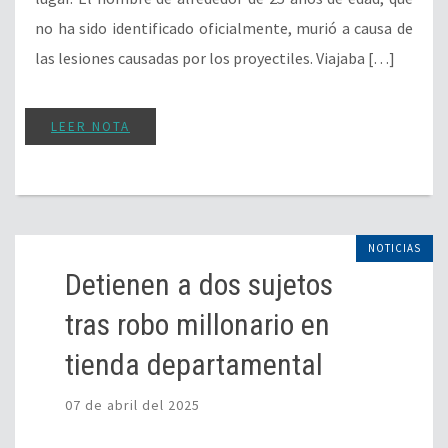
no ha sido identificado oficialmente, murió a causa de
las lesiones causadas por los proyectiles. Viajaba […]
LEER NOTA
NOTICIAS
Detienen a dos sujetos
tras robo millonario en
tienda departamental
07 de abril del 2025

> _Your instructions_: The lines from the one containing "Detienen a dos sujetos" through the final line of the entries above are to be printed exactly, with nothing added.

> _Solution_:
Detienen a dos sujetos
tras robo millonario en
tienda departamental
07 de abril del 2025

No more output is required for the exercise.